Q&A: Augentius Execs Discuss AIFMD, Private Equity Regulation

Feb 17 2015 | 9:55am ET

David Bailey is one of the four founders of Augentius, the largest independent private equity and real estate administrator in the world. Bailey has been very involved with the implementation of the AIFMD, providing evidence to ESMA and working with the FSA and UK Treasury. Recently, FINalterntives spoke with Bailey and his colleague, Brendan Tyne, managing director in the U.S., about AIFMD and what it means for fund managers.

How is Europe's Alternative Investment Fund Managers Directive affecting U.S. private equity managers? Are they taking steps to comply with the regulations or are they relying on reverse solicitation?

David Bailey: U.S. Private Equity managers are taking the AIFMD in their stride and adapting as best they can. There are considerable risks in following the reverse solicitation route. In the first instance there is no clear definition as to exactly what constitutes reverse solicitation; different countries across Europe have different views. In addition, the managers are opening themselves to a ‘no fault divorce’ situation in the years to come in the event that their reverse solicitation activities were not sound. Bearing this in mind the majority of managers that we meet with are seeking to follow the Directive and primarily using the individual country private placement regimes for marketing purposes.

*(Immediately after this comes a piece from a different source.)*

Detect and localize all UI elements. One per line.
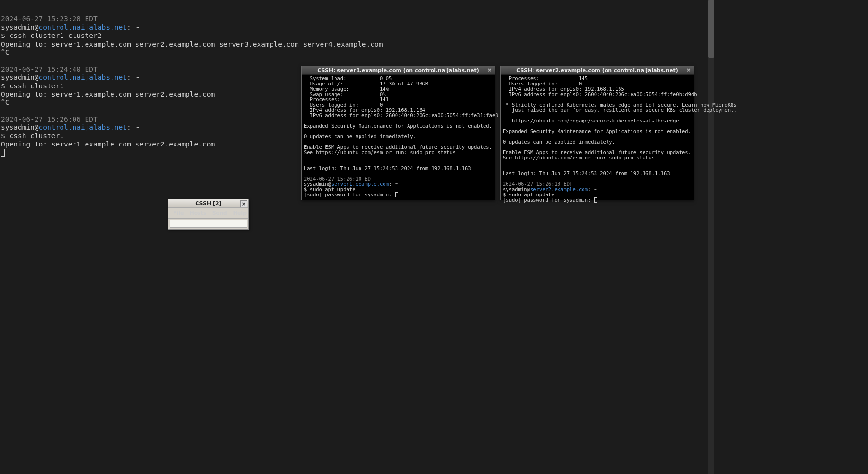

You say private equity will be increasingly under the microscope in the U.S., what sort of new regulation do you expect private equity managers will see?

Brendan Tyne: We think new regulation is somewhat unlikely. Any new regulation would be subject to the political climate and the level of scrutiny politicians wish to place on the private equity industry.  However, without additional regulation, the SEC has been far more active recently in their examinations of private equity funds.  The SEC is taking a very close look at how private equity fund managers are managing their funds with respect to transparency and conflicts of interest.  Since October 2012, the SEC has examined over 150 newly registered PE funds and has set a goal of examining 25% of all new registrants by the end of 2014.  Based on their findings, the SEC has raised concerns over transparency and conflicts of interest.  The two main areas that the SEC has focused on are: fees and allocation of expenses and marketing and valuation issues.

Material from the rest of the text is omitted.